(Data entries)
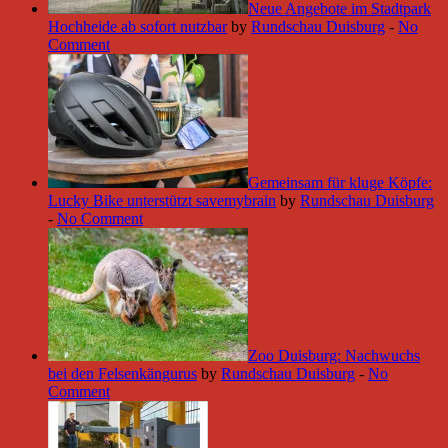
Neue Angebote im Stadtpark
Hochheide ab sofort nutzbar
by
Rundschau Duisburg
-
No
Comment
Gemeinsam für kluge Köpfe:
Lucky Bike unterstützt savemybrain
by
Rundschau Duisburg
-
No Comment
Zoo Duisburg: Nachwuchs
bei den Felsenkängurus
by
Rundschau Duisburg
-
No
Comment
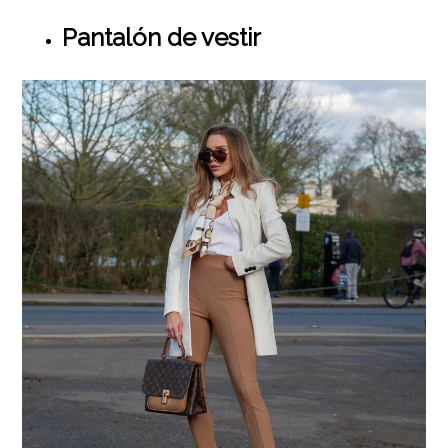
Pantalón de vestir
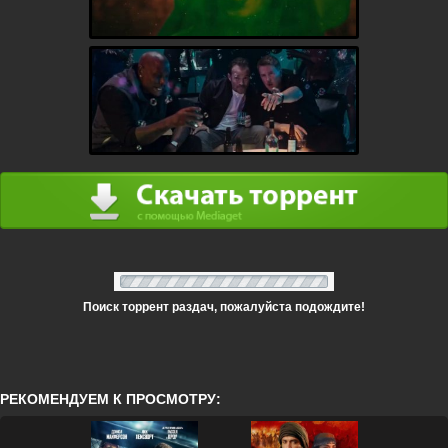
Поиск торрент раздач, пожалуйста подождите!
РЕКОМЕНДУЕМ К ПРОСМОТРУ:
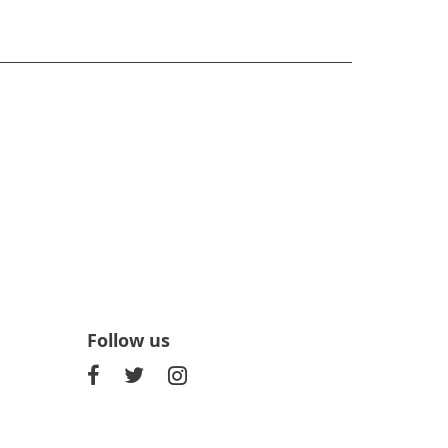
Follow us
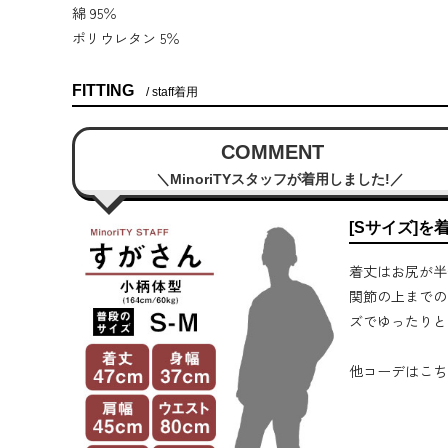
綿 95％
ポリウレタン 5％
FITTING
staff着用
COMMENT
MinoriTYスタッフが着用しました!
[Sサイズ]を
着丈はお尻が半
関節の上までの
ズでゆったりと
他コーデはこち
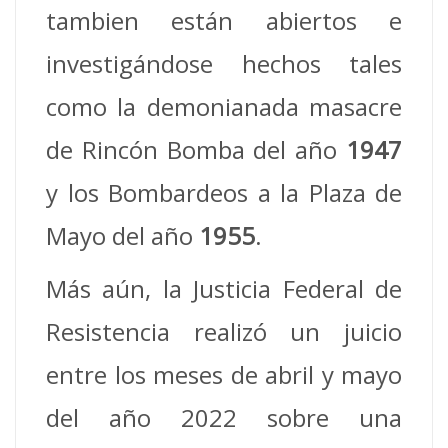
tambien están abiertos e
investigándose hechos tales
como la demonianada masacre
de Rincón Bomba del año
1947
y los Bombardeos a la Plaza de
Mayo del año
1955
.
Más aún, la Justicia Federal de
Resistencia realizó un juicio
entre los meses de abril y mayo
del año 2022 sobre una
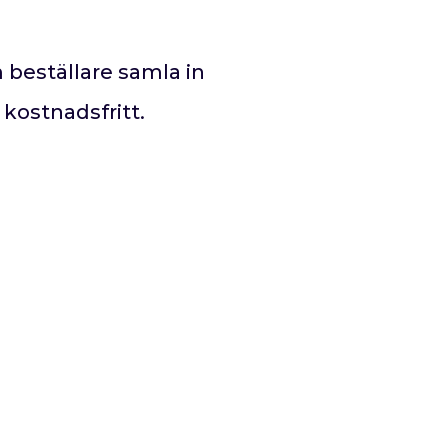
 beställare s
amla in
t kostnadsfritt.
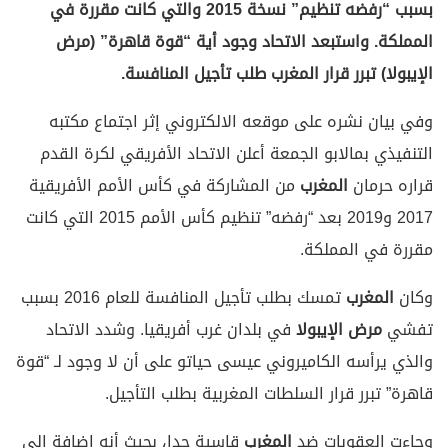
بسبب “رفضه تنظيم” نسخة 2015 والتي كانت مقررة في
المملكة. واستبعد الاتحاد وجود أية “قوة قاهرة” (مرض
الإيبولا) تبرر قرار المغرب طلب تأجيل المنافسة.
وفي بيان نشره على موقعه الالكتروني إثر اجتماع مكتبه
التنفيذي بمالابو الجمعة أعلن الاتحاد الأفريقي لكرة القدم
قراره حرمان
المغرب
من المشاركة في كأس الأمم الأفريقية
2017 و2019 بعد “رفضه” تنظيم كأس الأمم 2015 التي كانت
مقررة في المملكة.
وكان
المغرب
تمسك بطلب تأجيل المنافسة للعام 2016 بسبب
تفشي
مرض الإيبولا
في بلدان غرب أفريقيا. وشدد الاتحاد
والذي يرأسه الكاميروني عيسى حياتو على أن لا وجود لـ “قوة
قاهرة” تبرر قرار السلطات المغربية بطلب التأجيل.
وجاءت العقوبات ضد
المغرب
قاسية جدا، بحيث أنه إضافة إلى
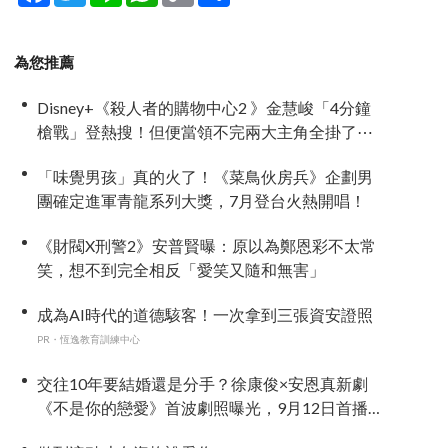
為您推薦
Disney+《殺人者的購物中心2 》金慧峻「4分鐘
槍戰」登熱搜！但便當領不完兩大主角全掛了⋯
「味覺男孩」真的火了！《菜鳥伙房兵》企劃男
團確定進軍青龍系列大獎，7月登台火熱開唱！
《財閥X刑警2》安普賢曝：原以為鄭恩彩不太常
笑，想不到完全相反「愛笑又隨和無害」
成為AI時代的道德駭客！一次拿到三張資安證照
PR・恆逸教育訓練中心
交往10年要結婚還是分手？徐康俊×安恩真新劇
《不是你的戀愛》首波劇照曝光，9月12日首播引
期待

Work instruction - Leaving all pictures aside, quote each record exactly.

Solved problem -
Neue Angebote im Stadtpark
Hochheide ab sofort nutzbar
by
Rundschau Duisburg
-
No
Comment
Gemeinsam für kluge Köpfe:
Lucky Bike unterstützt savemybrain
by
Rundschau Duisburg
-
No Comment
Zoo Duisburg: Nachwuchs
bei den Felsenkängurus
by
Rundschau Duisburg
-
No
Comment
Pantalón de vestir
Поиск торрент раздач, пожалуйста подождите!
РЕКОМЕНДУЕМ К ПРОСМОТРУ:
Follow us
綿 95％
ポリウレタン 5％
FITTING
staff着用
COMMENT
MinoriTYスタッフが着用しました!
[Sサイズ]を
着丈はお尻が半
関節の上までの
ズでゆったりと
他コーデはこち
tambien están abiertos e
investigándose hechos tales
como la demonianada masacre
de Rincón Bomba del año
1947
y los Bombardeos a la Plaza de
Mayo del año
1955
.
Más aún, la Justicia Federal de
Resistencia realizó un juicio
entre los meses de abril y mayo
del año 2022 sobre una
 beställare s
amla in
t kostnadsfritt.
بسبب “رفضه تنظيم” نسخة 2015 والتي كانت مقررة في
المملكة. واستبعد الاتحاد وجود أية “قوة قاهرة” (مرض
الإيبولا) تبرر قرار المغرب طلب تأجيل المنافسة.
وفي بيان نشره على موقعه الالكتروني إثر اجتماع مكتبه
التنفيذي بمالابو الجمعة أعلن الاتحاد الأفريقي لكرة القدم
قراره حرمان
المغرب
من المشاركة في كأس الأمم الأفريقية
2017 و2019 بعد “رفضه” تنظيم كأس الأمم 2015 التي كانت
مقررة في المملكة.
وكان
المغرب
تمسك بطلب تأجيل المنافسة للعام 2016 بسبب
تفشي
مرض الإيبولا
في بلدان غرب أفريقيا. وشدد الاتحاد
والذي يرأسه الكاميروني عيسى حياتو على أن لا وجود لـ “قوة
قاهرة” تبرر قرار السلطات المغربية بطلب التأجيل.
وجاءت العقوبات ضد
المغرب
قاسية جدا، بحيث أنه إضافة إلى
為您推薦
Disney+《殺人者的購物中心2 》金慧峻「4分鐘
槍戰」登熱搜！但便當領不完兩大主角全掛了⋯
「味覺男孩」真的火了！《菜鳥伙房兵》企劃男
團確定進軍青龍系列大獎，7月登台火熱開唱！
《財閥X刑警2》安普賢曝：原以為鄭恩彩不太常
笑，想不到完全相反「愛笑又隨和無害」
成為AI時代的道德駭客！一次拿到三張資安證照
PR・恆逸教育訓練中心
交往10年要結婚還是分手？徐康俊×安恩真新劇
《不是你的戀愛》首波劇照曝光，9月12日首播引
期待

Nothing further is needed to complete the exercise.